### RAW DATA
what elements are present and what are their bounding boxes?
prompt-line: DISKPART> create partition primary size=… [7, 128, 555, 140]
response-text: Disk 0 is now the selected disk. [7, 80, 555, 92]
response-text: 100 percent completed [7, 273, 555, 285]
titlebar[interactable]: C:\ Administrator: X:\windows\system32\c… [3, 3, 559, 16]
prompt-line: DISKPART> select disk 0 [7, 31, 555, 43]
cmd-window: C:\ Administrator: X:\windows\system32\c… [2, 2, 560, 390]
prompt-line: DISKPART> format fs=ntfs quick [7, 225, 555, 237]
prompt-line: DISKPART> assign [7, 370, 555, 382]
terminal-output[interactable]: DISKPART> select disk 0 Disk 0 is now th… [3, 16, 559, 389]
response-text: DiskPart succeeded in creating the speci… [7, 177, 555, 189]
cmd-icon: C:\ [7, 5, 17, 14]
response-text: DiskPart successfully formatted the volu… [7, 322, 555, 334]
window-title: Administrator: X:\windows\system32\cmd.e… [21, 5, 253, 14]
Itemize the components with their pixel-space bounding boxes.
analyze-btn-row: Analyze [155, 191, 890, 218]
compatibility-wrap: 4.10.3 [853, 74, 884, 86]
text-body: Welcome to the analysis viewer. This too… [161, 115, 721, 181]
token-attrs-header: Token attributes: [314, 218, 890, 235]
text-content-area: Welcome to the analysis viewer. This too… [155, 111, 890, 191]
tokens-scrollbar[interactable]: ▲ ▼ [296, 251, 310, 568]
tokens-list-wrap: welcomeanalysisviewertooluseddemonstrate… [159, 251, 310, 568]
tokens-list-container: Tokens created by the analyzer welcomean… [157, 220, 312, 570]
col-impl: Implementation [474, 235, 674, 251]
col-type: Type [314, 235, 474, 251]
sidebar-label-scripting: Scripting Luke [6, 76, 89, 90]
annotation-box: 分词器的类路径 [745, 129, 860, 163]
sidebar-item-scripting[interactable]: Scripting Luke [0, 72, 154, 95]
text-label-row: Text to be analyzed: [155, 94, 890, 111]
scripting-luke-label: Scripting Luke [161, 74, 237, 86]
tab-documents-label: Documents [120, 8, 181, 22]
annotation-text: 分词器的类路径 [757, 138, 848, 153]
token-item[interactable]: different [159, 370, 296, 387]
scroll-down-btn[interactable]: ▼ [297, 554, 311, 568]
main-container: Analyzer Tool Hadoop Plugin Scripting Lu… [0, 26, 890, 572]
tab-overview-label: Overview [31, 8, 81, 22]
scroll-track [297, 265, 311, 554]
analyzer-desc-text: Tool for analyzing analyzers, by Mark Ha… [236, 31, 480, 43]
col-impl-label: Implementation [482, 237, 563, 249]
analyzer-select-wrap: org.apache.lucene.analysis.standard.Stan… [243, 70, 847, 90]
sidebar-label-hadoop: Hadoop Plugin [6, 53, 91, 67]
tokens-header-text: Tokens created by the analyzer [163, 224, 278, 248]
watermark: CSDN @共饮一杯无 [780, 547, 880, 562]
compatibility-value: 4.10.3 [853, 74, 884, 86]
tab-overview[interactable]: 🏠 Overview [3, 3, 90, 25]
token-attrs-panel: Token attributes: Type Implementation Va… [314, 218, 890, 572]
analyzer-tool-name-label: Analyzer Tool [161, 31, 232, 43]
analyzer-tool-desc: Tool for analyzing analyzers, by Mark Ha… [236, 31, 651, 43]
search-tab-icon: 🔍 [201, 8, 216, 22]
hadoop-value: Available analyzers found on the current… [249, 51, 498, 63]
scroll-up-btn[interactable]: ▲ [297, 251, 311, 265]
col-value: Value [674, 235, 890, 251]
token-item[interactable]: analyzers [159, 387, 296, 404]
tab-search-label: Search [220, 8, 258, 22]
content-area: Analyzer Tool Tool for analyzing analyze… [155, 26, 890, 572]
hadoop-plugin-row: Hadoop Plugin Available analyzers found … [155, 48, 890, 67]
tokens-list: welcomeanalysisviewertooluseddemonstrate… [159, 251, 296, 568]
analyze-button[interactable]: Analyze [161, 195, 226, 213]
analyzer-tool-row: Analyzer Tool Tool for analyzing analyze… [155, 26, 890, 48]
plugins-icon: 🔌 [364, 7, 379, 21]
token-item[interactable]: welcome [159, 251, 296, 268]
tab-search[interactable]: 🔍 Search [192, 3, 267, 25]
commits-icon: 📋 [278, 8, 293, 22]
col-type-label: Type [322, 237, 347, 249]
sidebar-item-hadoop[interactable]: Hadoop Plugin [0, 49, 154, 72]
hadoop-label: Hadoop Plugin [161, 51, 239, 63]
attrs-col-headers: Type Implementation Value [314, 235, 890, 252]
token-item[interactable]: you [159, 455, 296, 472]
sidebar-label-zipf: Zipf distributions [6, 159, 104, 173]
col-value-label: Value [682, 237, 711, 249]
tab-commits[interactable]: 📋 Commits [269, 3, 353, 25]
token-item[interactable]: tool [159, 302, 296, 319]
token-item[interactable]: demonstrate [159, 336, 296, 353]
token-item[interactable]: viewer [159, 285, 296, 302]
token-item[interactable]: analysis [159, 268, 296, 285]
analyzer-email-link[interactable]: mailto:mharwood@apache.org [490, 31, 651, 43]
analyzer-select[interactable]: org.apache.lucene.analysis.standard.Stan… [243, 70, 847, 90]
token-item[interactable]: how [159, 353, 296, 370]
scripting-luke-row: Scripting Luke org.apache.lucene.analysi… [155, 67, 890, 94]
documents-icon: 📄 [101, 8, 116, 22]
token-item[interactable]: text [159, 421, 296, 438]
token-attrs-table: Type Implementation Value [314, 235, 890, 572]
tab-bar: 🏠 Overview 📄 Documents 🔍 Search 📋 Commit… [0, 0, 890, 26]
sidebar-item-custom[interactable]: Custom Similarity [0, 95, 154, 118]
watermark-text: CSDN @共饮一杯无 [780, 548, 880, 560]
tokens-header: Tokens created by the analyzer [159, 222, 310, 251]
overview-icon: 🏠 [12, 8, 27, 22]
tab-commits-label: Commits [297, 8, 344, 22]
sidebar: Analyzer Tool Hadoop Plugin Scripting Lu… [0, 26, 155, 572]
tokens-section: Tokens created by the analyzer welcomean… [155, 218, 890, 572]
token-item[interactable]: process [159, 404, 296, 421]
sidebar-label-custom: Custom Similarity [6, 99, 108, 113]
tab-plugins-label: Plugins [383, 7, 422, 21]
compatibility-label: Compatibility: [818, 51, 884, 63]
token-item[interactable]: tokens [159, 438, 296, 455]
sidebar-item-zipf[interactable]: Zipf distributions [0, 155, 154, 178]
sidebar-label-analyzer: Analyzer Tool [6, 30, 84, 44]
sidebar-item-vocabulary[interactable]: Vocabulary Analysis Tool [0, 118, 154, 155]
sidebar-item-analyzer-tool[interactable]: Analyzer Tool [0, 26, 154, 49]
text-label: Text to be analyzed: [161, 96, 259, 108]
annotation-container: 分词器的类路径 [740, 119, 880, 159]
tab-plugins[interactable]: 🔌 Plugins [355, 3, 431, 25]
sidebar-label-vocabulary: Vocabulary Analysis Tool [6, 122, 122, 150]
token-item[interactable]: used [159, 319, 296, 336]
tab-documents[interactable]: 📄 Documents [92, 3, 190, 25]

### PROBLEM TO SOLVE
Could you copy out the data in full, exactly as it is written?

### REPLY TO THE TASK
what elements are present and what are their bounding boxes?
prompt-line: DISKPART> create partition primary size=… [7, 128, 555, 140]
response-text: Disk 0 is now the selected disk. [7, 80, 555, 92]
response-text: 100 percent completed [7, 273, 555, 285]
titlebar[interactable]: C:\ Administrator: X:\windows\system32\c… [3, 3, 559, 16]
prompt-line: DISKPART> select disk 0 [7, 31, 555, 43]
cmd-window: C:\ Administrator: X:\windows\system32\c… [2, 2, 560, 390]
prompt-line: DISKPART> format fs=ntfs quick [7, 225, 555, 237]
prompt-line: DISKPART> assign [7, 370, 555, 382]
terminal-output[interactable]: DISKPART> select disk 0 Disk 0 is now th… [3, 16, 559, 389]
response-text: DiskPart succeeded in creating the speci… [7, 177, 555, 189]
cmd-icon: C:\ [7, 5, 17, 14]
response-text: DiskPart successfully formatted the volu… [7, 322, 555, 334]
window-title: Administrator: X:\windows\system32\cmd.e… [21, 5, 253, 14]
Itemize the components with their pixel-space bounding boxes.
analyze-btn-row: Analyze [155, 191, 890, 218]
compatibility-wrap: 4.10.3 [853, 74, 884, 86]
text-body: Welcome to the analysis viewer. This too… [161, 115, 721, 181]
token-attrs-header: Token attributes: [314, 218, 890, 235]
text-content-area: Welcome to the analysis viewer. This too… [155, 111, 890, 191]
tokens-scrollbar[interactable]: ▲ ▼ [296, 251, 310, 568]
tokens-list-wrap: welcomeanalysisviewertooluseddemonstrate… [159, 251, 310, 568]
tokens-list-container: Tokens created by the analyzer welcomean… [157, 220, 312, 570]
col-impl: Implementation [474, 235, 674, 251]
col-type: Type [314, 235, 474, 251]
sidebar-label-scripting: Scripting Luke [6, 76, 89, 90]
annotation-box: 分词器的类路径 [745, 129, 860, 163]
sidebar-item-scripting[interactable]: Scripting Luke [0, 72, 154, 95]
text-label-row: Text to be analyzed: [155, 94, 890, 111]
scripting-luke-label: Scripting Luke [161, 74, 237, 86]
tab-documents-label: Documents [120, 8, 181, 22]
annotation-text: 分词器的类路径 [757, 138, 848, 153]
token-item[interactable]: different [159, 370, 296, 387]
scroll-down-btn[interactable]: ▼ [297, 554, 311, 568]
main-container: Analyzer Tool Hadoop Plugin Scripting Lu… [0, 26, 890, 572]
tab-overview-label: Overview [31, 8, 81, 22]
scroll-track [297, 265, 311, 554]
analyzer-desc-text: Tool for analyzing analyzers, by Mark Ha… [236, 31, 480, 43]
col-impl-label: Implementation [482, 237, 563, 249]
analyzer-select-wrap: org.apache.lucene.analysis.standard.Stan… [243, 70, 847, 90]
sidebar-label-hadoop: Hadoop Plugin [6, 53, 91, 67]
tokens-header-text: Tokens created by the analyzer [163, 224, 278, 248]
watermark: CSDN @共饮一杯无 [780, 547, 880, 562]
compatibility-value: 4.10.3 [853, 74, 884, 86]
tab-overview[interactable]: 🏠 Overview [3, 3, 90, 25]
token-attrs-panel: Token attributes: Type Implementation Va… [314, 218, 890, 572]
analyzer-tool-name-label: Analyzer Tool [161, 31, 232, 43]
analyzer-tool-desc: Tool for analyzing analyzers, by Mark Ha… [236, 31, 651, 43]
search-tab-icon: 🔍 [201, 8, 216, 22]
hadoop-value: Available analyzers found on the current… [249, 51, 498, 63]
scroll-up-btn[interactable]: ▲ [297, 251, 311, 265]
col-value: Value [674, 235, 890, 251]
token-item[interactable]: analyzers [159, 387, 296, 404]
tab-search-label: Search [220, 8, 258, 22]
content-area: Analyzer Tool Tool for analyzing analyze… [155, 26, 890, 572]
hadoop-plugin-row: Hadoop Plugin Available analyzers found … [155, 48, 890, 67]
tokens-list: welcomeanalysisviewertooluseddemonstrate… [159, 251, 296, 568]
analyze-button[interactable]: Analyze [161, 195, 226, 213]
analyzer-tool-row: Analyzer Tool Tool for analyzing analyze… [155, 26, 890, 48]
plugins-icon: 🔌 [364, 7, 379, 21]
token-item[interactable]: welcome [159, 251, 296, 268]
tab-search[interactable]: 🔍 Search [192, 3, 267, 25]
commits-icon: 📋 [278, 8, 293, 22]
col-type-label: Type [322, 237, 347, 249]
sidebar-item-hadoop[interactable]: Hadoop Plugin [0, 49, 154, 72]
hadoop-label: Hadoop Plugin [161, 51, 239, 63]
attrs-col-headers: Type Implementation Value [314, 235, 890, 252]
token-item[interactable]: you [159, 455, 296, 472]
sidebar-label-zipf: Zipf distributions [6, 159, 104, 173]
col-value-label: Value [682, 237, 711, 249]
tab-commits[interactable]: 📋 Commits [269, 3, 353, 25]
token-item[interactable]: tool [159, 302, 296, 319]
token-item[interactable]: demonstrate [159, 336, 296, 353]
token-item[interactable]: viewer [159, 285, 296, 302]
token-item[interactable]: analysis [159, 268, 296, 285]
analyzer-email-link[interactable]: mailto:mharwood@apache.org [490, 31, 651, 43]
analyzer-select[interactable]: org.apache.lucene.analysis.standard.Stan… [243, 70, 847, 90]
token-item[interactable]: how [159, 353, 296, 370]
scripting-luke-row: Scripting Luke org.apache.lucene.analysi… [155, 67, 890, 94]
documents-icon: 📄 [101, 8, 116, 22]
token-item[interactable]: text [159, 421, 296, 438]
token-attrs-table: Type Implementation Value [314, 235, 890, 572]
tab-bar: 🏠 Overview 📄 Documents 🔍 Search 📋 Commit… [0, 0, 890, 26]
sidebar-item-custom[interactable]: Custom Similarity [0, 95, 154, 118]
watermark-text: CSDN @共饮一杯无 [780, 548, 880, 560]
tokens-header: Tokens created by the analyzer [159, 222, 310, 251]
overview-icon: 🏠 [12, 8, 27, 22]
tab-commits-label: Commits [297, 8, 344, 22]
sidebar: Analyzer Tool Hadoop Plugin Scripting Lu… [0, 26, 155, 572]
tokens-section: Tokens created by the analyzer welcomean… [155, 218, 890, 572]
token-item[interactable]: process [159, 404, 296, 421]
sidebar-label-custom: Custom Similarity [6, 99, 108, 113]
tab-plugins-label: Plugins [383, 7, 422, 21]
compatibility-label: Compatibility: [818, 51, 884, 63]
token-item[interactable]: tokens [159, 438, 296, 455]
sidebar-item-zipf[interactable]: Zipf distributions [0, 155, 154, 178]
sidebar-label-analyzer: Analyzer Tool [6, 30, 84, 44]
sidebar-item-vocabulary[interactable]: Vocabulary Analysis Tool [0, 118, 154, 155]
sidebar-item-analyzer-tool[interactable]: Analyzer Tool [0, 26, 154, 49]
text-label: Text to be analyzed: [161, 96, 259, 108]
annotation-container: 分词器的类路径 [740, 119, 880, 159]
tab-plugins[interactable]: 🔌 Plugins [355, 3, 431, 25]
sidebar-label-vocabulary: Vocabulary Analysis Tool [6, 122, 122, 150]
token-item[interactable]: used [159, 319, 296, 336]
tab-documents[interactable]: 📄 Documents [92, 3, 190, 25]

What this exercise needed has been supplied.